As the memoir of a child growing up in Africa during an era of political turmoil, expectations exist that this novel will illustrate some of the incidents that led up to major historical events that changed the landscape of modern day Nigeria. The narrative lives up to this presumption by giving a clear chain of events that explains the societal shift from villages to cities, "It [villages] represented an abode of suffering: no electricity, no water delivered to the houses by hidden pipes, no cinema at which to see cowboys running and shooting without ever being killed" (Falola 195). Education proves to be a major factor in this transition, as the newly educated class demands higher standards of living and white-collar jobs. Falola is able to give a face to the topics and issues that we have been discussing in class. Little details such as how imported foods change the taste buds of students and "prepare them for a future that would enslave them in the global economy" (Falola 145). As a student who has eaten cafeteria food for many, many years this is a concept that I can identify with and allows me to see the subtle ways in which the Western world has tainted traditional African culture. Another major event, Pasitor's attempt to free Jakobu, leads the reader step by step through the escalating corruption of the government and demonstrates how it directly affects the lives of the citizens. However, while the reader can imagine what it looked like to live in Africa during these times of change and hardship, the memoir does not give any indication of what it felt like. The lack of emotional connections in the text was disappointing and it made it harder to connect on a personal level with Falola's experiences. In this regard, the book failed to live up to my expectations.

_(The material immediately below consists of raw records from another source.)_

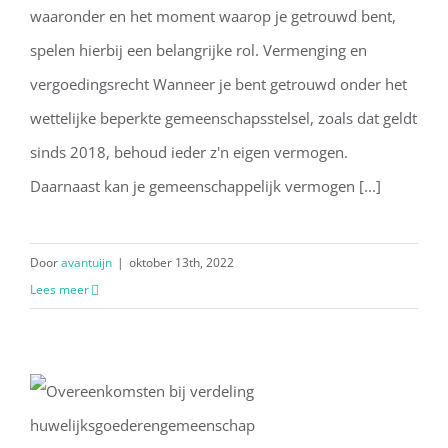
waaronder en het moment waarop je getrouwd bent,
spelen hierbij een belangrijke rol. Vermenging en
vergoedingsrecht Wanneer je bent getrouwd onder het
wettelijke beperkte gemeenschapsstelsel, zoals dat geldt
sinds 2018, behoud ieder z'n eigen vermogen.
Daarnaast kan je gemeenschappelijk vermogen [...]
Door
avantuijn
|
oktober 13th, 2022
Lees meer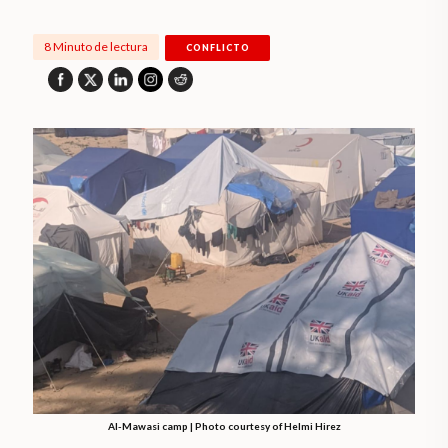
8 Minuto de lectura
CONFLICTO
Al-Mawasi camp | Photo courtesy of Helmi Hirez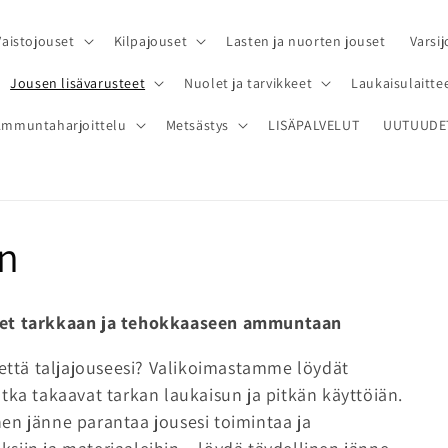
Vaistojouset
Kilpajouset
Lasten ja nuorten jouset
Varsij
Jousen lisävarusteet
Nuolet ja tarvikkeet
Laukaisulaittee
Ammuntaharjoittelu
Metsästys
LISÄPALVELUT
UUTUUDE
in
teet tarkkaan ja tehokkaaseen ammuntaan
nettä taljajouseesi? Valikoimastamme löydät
jotka takaavat tarkan laukaisun ja pitkän käyttöiän.
ainen jänne parantaa jousesi toimintaa ja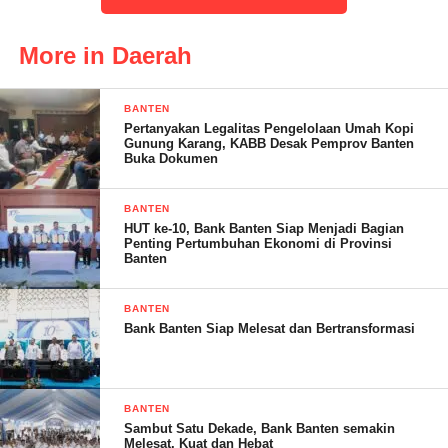
More in Daerah
BANTEN
Pertanyakan Legalitas Pengelolaan Umah Kopi
Gunung Karang, KABB Desak Pemprov Banten
Buka Dokumen
Lanjutnya, klinik ini akan terus berkembang melalui perbaikan
mutu yang menyeluruh dan berkelanjutan. Hal ini sejalan dengan
BANTEN
visi dan misi Klinik Ambon Era Medika, yaitu menjadi pilihan
HUT ke-10, Bank Banten Siap Menjadi Bagian
klinik swasta bermutu bagi masyarakat di Kabupaten Serang
Penting Pertumbuhan Ekonomi di Provinsi
Banten
khususnya warga Cikande.
BANTEN
Bank Banten Siap Melesat dan Bertransformasi
“Kedepannya tentunya kami melayanin masyarakat dengan
senang hati dan berikan pelayanan terbaiknya, sesuai dengan
komitmen klinik Ambon Era Media,” pungkasnya.
BANTEN
Sambut Satu Dekade, Bank Banten semakin
Melesat, Kuat dan Hebat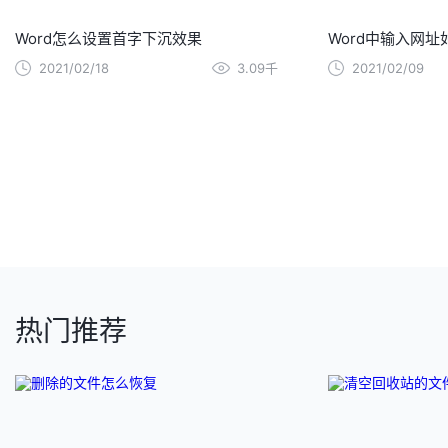
Word怎么设置首字下沉效果
Word中输入网
2021/02/18
3.09千
2021/02/09
热门推荐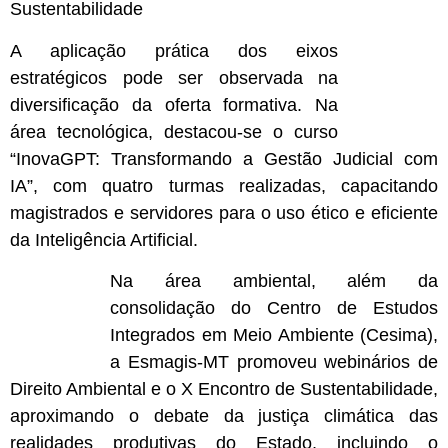
Sustentabilidade
A aplicação prática dos eixos
estratégicos pode ser observada na
diversificação da oferta formativa. Na
área tecnológica, destacou-se o curso
“InovaGPT: Transformando a Gestão Judicial com
IA”, com quatro turmas realizadas, capacitando
magistrados e servidores para o uso ético e eficiente
da Inteligência Artificial.
Na área ambiental, além da
consolidação do Centro de Estudos
Integrados em Meio Ambiente (Cesima),
a Esmagis-MT promoveu webinários de
Direito Ambiental e o X Encontro de Sustentabilidade,
aproximando o debate da justiça climática das
realidades produtivas do Estado, incluindo o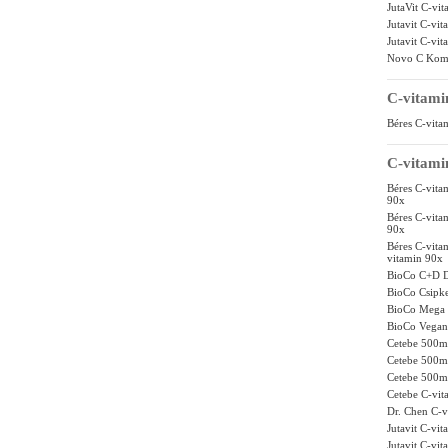
JutaVit C-vi
Jutavit C-vi
Jutavit C-vi
Novo C Kompl
C-vitam
Béres C-vita
C-vitamin
Béres C-vit
90x
Béres C-vit
90x
Béres C-vit
vitamin 90x
BioCo C+D D
BioCo Csipke
BioCo Mega C
BioCo Vegan 
Cetebe 500mg
Cetebe 500mg
Cetebe 500mg
Cetebe C-vit
Dr. Chen C-
Jutavit C-vi
Jutavit C-vi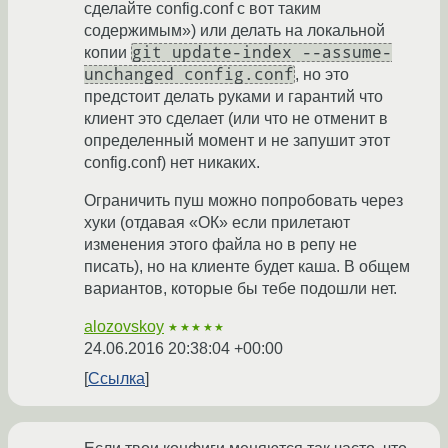
сделайте config.conf с вот таким
содержимым») или делать на локальной
git update-index --assume-
копии
unchanged config.conf
, но это
предстоит делать руками и гарантий что
клиент это сделает (или что не отменит в
определенный момент и не запушит этот
config.conf) нет никаких.
Ограничить пуш можно попробовать через
хуки (отдавая «ОК» если прилетают
изменения этого файла но в репу не
писать), но на клиенте будет каша. В общем
вариантов, которые бы тебе подошли нет.
alozovskoy
★★★★★
24.06.2016 20:38:04 +00:00
Ссылка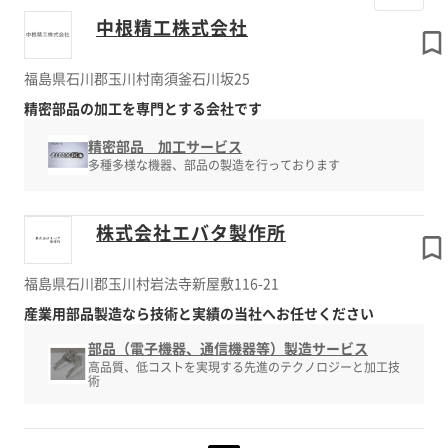
中根精工株式会社
福島県石川郡玉川村南須釜石川坂25
精密部品の加工を専門とする会社です
精密部品 加工サービス
多種多様な機器、部品の製造を行っております
株式会社エバタ製作所
福島県石川郡玉川村岩法寺新屋敷116-21
産業用部品製造なら技術と実績の当社へお任せください
部品（電子機器、通信機器等）製造サービス
高品質、低コストを実現する先進のテクノロジーと加工技
術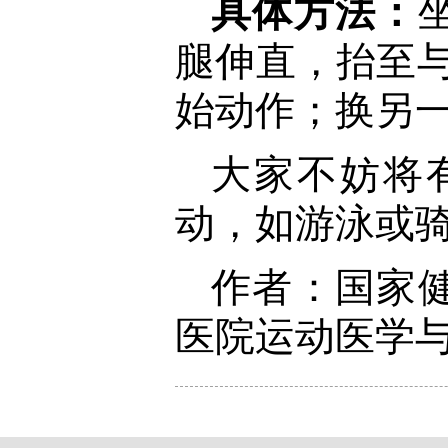
具体方法：
腿伸直，抬至与
始动作；换另一
大家不妨将
动，如游泳或骑
作者：国家
医院运动医学与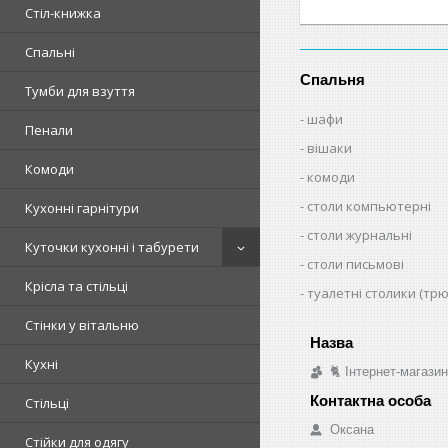
Стіл-книжка
Спальні
Спальня
Тумби для взуття
шафи
Пенали
вішаки
Комоди
комоди
столи компьютерні
Кухонні гарнітури
столи журнальні
Куточки кухонні і табурети
столи письмові
Крісла та стільці
туалетні столики (тр
Стінки у вітальню
Кухні
🐈 Інтернет-магази
Стільці
Оксана
Стійки для одягу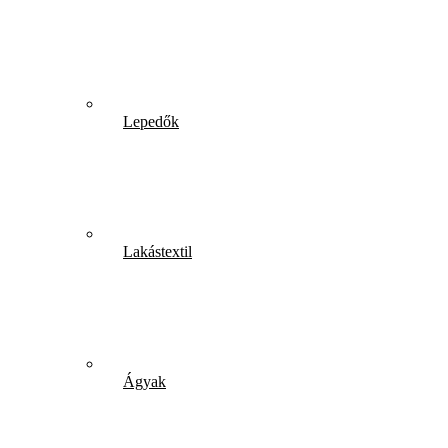
Lepedők
Lakástextil
Ágyak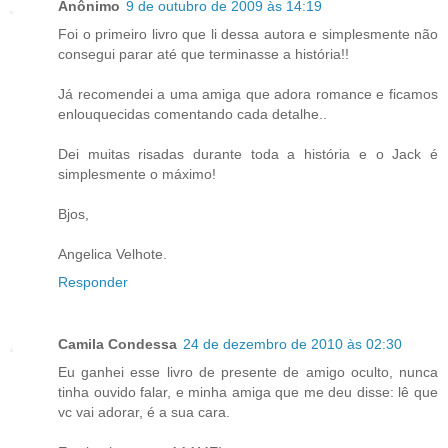
Anônimo
9 de outubro de 2009 às 14:19
Foi o primeiro livro que li dessa autora e simplesmente não
consegui parar até que terminasse a história!!
Já recomendei a uma amiga que adora romance e ficamos
enlouquecidas comentando cada detalhe..
Dei muitas risadas durante toda a história e o Jack é
simplesmente o máximo!
Bjos,
Angelica Velhote.
Responder
Camila Condessa
24 de dezembro de 2010 às 02:30
Eu ganhei esse livro de presente de amigo oculto, nunca
tinha ouvido falar, e minha amiga que me deu disse: lê que
vc vai adorar, é a sua cara.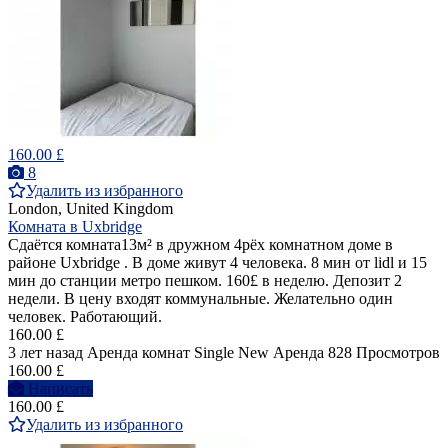
160.00 £
8
Удалить из избранного
London, United Kingdom
Комната в Uxbridge
Сдаётся комната13м² в дружном 4рёх комнатном доме в
районе Uxbridge . В доме живут 4 человека. 8 мин от lidl и 15
мин до станции метро пешком. 160£ в неделю. Депозит 2
недели. В цену входят коммунальные. Желательно один
человек. Работающий.
160.00 £
3 лет назад
Аренда комнат Single
New
Аренда
828 Просмотров
160.00 £
Написать
160.00 £
Удалить из избранного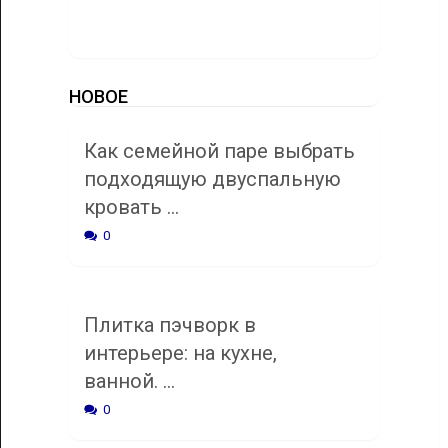
НОВОЕ
Как семейной паре выбрать
подходящую двуспальную
кровать …
0
Плитка пэчворк в
интерьере: на кухне,
ванной. …
0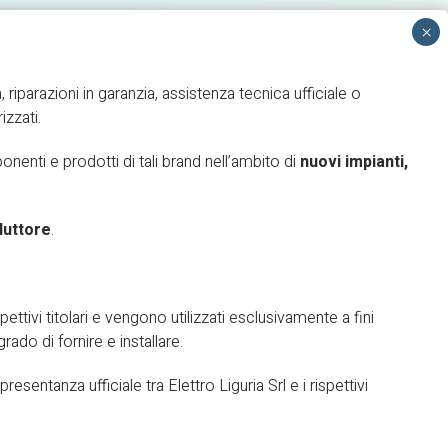
, riparazioni in garanzia, assistenza tecnica ufficiale o
izzati.
NTERVENTO
AREA RISERVATA
enti e prodotti di tali brand nell’ambito di
nuovi impianti,
duttore
.
pettivi titolari e vengono utilizzati esclusivamente a fini
grado di fornire e installare.
sentanza ufficiale tra Elettro Liguria Srl e i rispettivi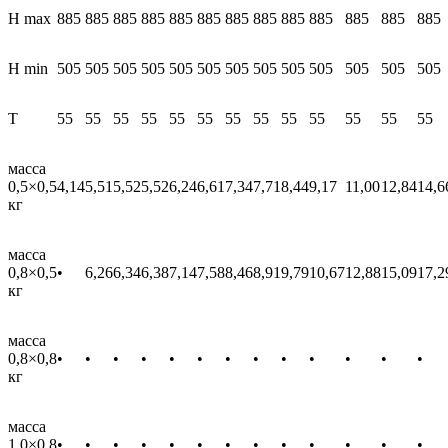
H max
885
885
885
885
885
885
885
885
885
885
885
885
885
H min
505
505
505
505
505
505
505
505
505
505
505
505
505
T
55
55
55
55
55
55
55
55
55
55
55
55
55
масса
0,5×0,5
4,14
5,51
5,52
5,52
6,24
6,61
7,34
7,71
8,44
9,17
11,00
12,84
14,6
кг
масса
0,8×0,5
•
6,26
6,34
6,38
7,14
7,58
8,46
8,91
9,79
10,67
12,88
15,09
17,2
кг
масса
0,8×0,8
•
•
•
•
•
•
•
•
•
•
•
•
•
кг
масса
1,0×0,8
•
•
•
•
•
•
•
•
•
•
•
•
•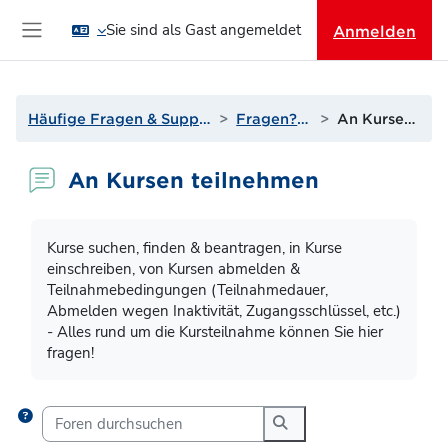
Zum Hauptinhalt
Sie sind als Gast angemeldet
Anmelden
Website-Übersicht
Häufige Fragen & Support zur Lernplattform
Fragen? Antworten!
An Kursen teilnehmen
An Kursen teilnehmen
Abschlussbedingungen
Kurse suchen, finden & beantragen, in Kurse
einschreiben, von Kursen abmelden &
Teilnahmebedingungen (Teilnahmedauer,
Abmelden wegen Inaktivität, Zugangsschlüssel, etc.)
- Alles rund um die Kursteilnahme können Sie hier
fragen!
Foren durchsuchen
Foren durchsuchen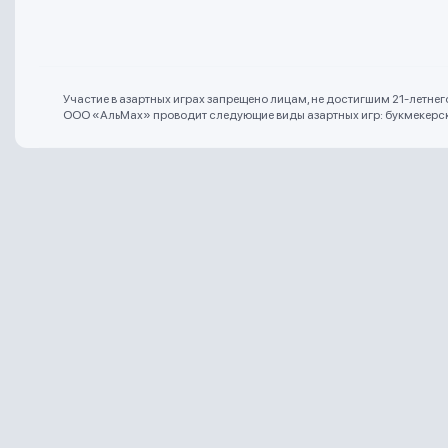
Участие в азартных играх запрещено лицам, не достигшим 21-летне
ООО «АльМах» проводит следующие виды азартных игр: букмекерская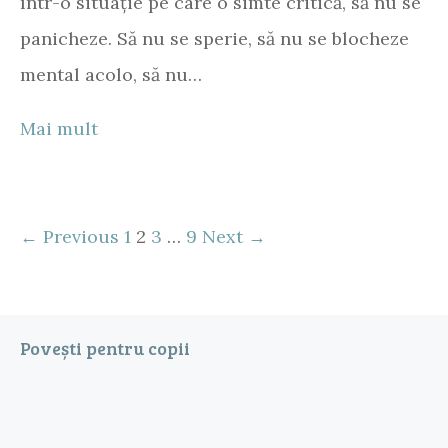
într-o situație pe care o simte critică, să nu se
panicheze. Să nu se sperie, să nu se blocheze
mental acolo, să nu…
Mai mult
← Previous
1
2
3
…
9
Next →
Povești pentru copii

Falola's memoir places the reader in the midst of historical and cultural events by viewing them through the eyes of a young boy. This personal context allows the reader to better understand the atypical way that Africans view both time and space and their relationship to one another. While the structure of the story is occasional befuddled by arduous proverbs, the main points shine through in an unforgettable way. Much as Leku gave Falola the charm to remember, he passes on that gift through the eternal words of his memoir.

Falola, Toyin. A Mouth Sweeter Than Salt. Ann Arbor: The University of Michigan Press, 2004.